Start of Records for this exercise

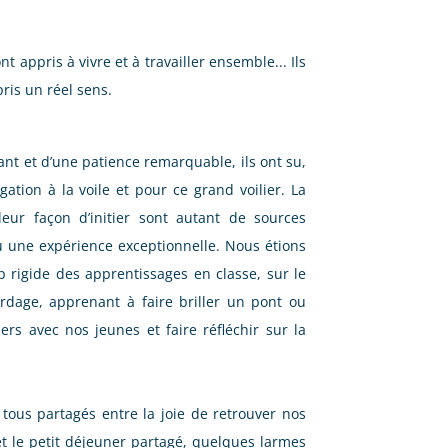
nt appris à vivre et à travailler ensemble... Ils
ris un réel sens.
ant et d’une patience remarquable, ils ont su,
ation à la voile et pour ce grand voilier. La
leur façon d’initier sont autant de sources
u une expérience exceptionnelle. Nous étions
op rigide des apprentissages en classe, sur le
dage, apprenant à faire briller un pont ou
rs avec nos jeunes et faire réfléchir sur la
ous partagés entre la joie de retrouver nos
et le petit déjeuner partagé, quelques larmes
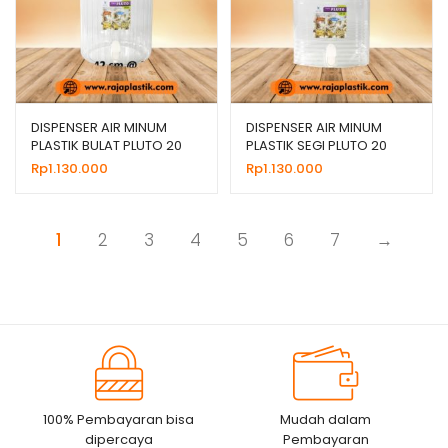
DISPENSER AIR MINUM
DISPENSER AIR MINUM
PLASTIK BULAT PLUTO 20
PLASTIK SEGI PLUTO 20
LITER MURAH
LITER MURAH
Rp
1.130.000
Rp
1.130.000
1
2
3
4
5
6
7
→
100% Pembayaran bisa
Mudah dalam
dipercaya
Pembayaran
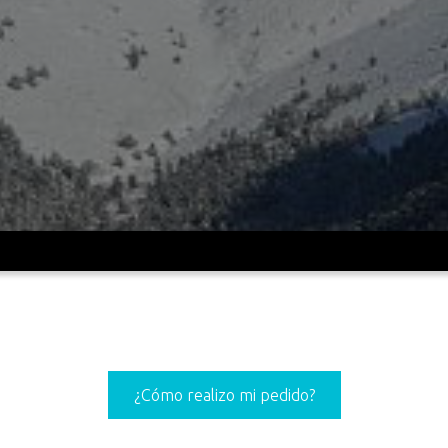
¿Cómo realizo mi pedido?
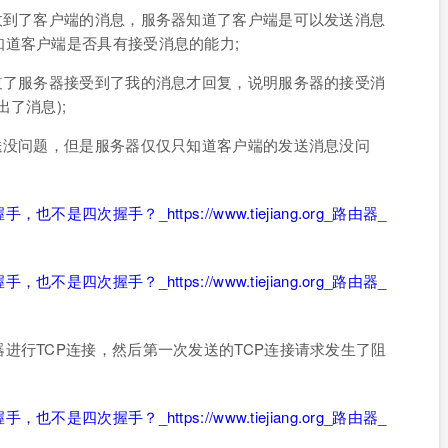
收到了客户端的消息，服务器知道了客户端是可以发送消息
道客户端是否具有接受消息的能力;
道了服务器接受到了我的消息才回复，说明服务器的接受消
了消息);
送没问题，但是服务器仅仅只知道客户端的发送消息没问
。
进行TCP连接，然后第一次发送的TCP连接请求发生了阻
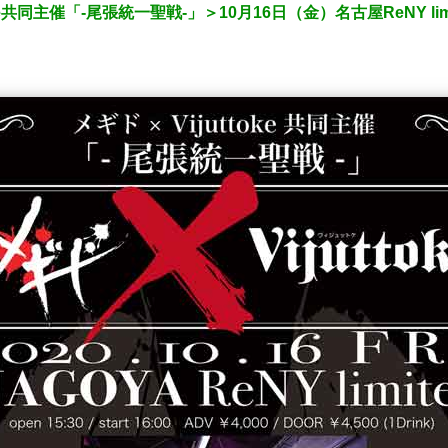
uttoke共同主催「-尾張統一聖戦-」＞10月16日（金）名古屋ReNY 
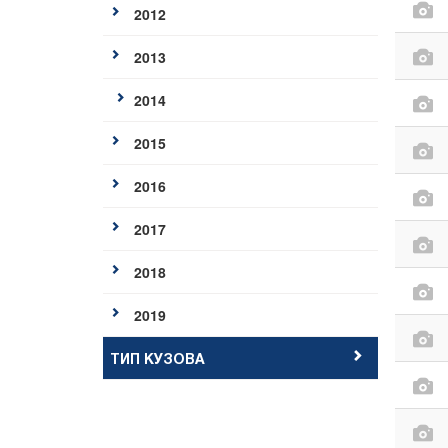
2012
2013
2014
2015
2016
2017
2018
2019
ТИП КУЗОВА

End of Records for this exercise
Start of Records for this exercise

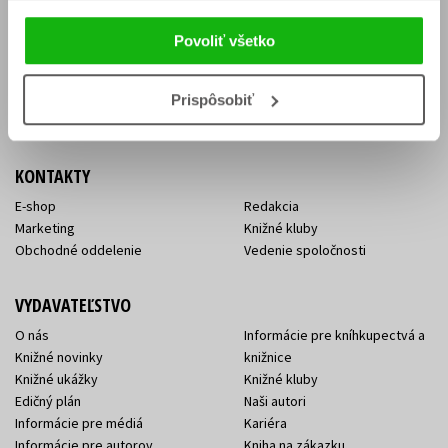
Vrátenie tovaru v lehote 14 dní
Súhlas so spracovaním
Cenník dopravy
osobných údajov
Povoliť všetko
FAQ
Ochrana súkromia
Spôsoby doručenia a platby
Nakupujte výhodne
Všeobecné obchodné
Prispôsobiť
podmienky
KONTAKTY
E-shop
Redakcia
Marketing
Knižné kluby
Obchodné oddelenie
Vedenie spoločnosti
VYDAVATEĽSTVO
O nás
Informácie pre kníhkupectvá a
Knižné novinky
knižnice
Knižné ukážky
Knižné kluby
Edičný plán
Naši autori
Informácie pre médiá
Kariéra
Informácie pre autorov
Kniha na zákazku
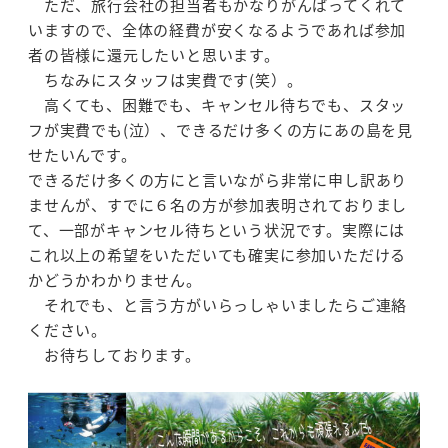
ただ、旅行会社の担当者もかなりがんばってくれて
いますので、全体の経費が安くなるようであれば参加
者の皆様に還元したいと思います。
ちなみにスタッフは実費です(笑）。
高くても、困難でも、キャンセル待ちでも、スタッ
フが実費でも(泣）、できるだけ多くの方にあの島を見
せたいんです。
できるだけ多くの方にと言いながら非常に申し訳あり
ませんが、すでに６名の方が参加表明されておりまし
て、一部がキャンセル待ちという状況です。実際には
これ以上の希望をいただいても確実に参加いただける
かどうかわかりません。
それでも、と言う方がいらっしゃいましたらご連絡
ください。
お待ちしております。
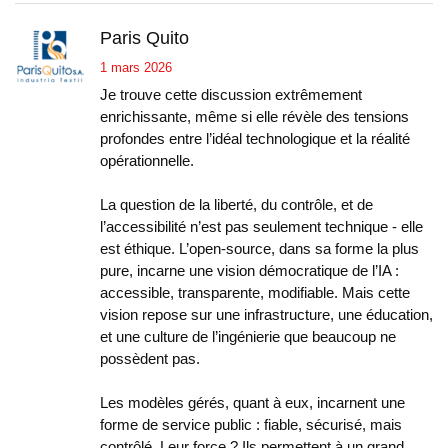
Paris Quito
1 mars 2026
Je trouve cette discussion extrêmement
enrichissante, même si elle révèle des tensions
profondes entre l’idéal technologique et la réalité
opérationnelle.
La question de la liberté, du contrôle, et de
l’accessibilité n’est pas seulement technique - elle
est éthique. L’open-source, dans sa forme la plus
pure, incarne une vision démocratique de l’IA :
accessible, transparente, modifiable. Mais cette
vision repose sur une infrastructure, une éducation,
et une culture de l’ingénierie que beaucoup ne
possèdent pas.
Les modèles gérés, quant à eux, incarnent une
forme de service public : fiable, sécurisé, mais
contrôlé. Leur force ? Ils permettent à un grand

End of Records for this exercise
Start of Records for this exercise

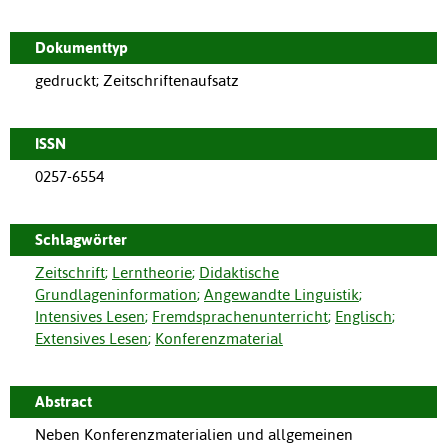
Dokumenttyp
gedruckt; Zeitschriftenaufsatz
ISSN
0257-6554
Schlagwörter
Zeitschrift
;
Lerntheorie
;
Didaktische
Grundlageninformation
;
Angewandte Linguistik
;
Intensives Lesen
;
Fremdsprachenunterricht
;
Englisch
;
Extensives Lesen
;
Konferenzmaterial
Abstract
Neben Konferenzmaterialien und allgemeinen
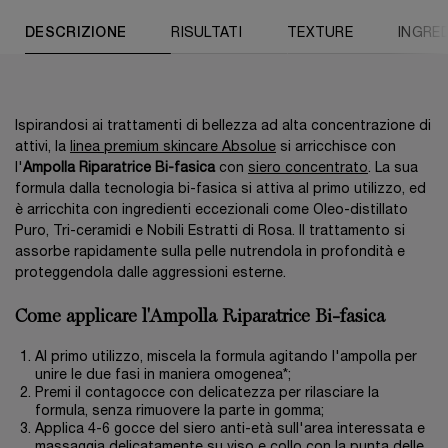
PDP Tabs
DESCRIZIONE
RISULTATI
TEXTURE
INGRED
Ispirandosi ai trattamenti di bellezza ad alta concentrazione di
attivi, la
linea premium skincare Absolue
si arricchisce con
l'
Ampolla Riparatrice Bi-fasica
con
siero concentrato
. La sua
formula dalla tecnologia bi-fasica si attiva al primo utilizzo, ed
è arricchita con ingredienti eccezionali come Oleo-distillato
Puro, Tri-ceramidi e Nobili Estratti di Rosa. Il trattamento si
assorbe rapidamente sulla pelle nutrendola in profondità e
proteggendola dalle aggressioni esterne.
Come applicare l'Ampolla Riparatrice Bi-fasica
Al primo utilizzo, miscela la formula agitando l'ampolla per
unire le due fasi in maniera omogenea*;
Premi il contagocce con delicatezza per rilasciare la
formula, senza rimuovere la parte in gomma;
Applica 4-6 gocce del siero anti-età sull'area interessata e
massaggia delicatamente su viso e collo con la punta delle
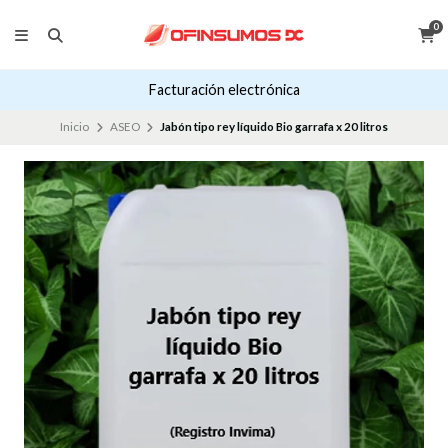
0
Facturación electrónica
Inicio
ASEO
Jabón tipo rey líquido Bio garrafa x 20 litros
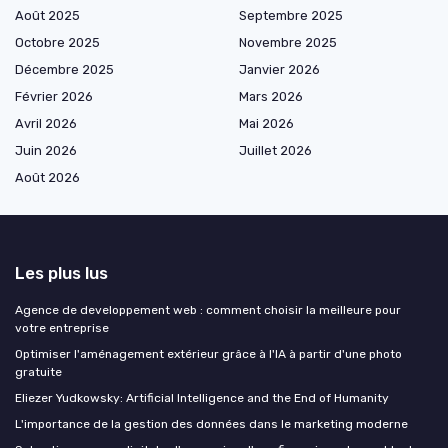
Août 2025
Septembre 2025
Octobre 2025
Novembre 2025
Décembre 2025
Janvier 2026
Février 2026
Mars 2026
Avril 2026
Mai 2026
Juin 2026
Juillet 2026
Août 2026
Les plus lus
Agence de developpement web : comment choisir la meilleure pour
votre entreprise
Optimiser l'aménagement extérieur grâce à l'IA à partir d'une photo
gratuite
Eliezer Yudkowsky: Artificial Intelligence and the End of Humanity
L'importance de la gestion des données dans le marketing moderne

End of Records for this exercise

## Problem description
Could you return exactly the stretch of the data above that starts at the line with "pure, incarne une" and ends at the line with "contrôlé. Leur force", both lines included?

## Answer section
pure, incarne une vision démocratique de l’IA :
accessible, transparente, modifiable. Mais cette
vision repose sur une infrastructure, une éducation,
et une culture de l’ingénierie que beaucoup ne
possèdent pas.
Les modèles gérés, quant à eux, incarnent une
forme de service public : fiable, sécurisé, mais
contrôlé. Leur force ? Ils permettent à un grand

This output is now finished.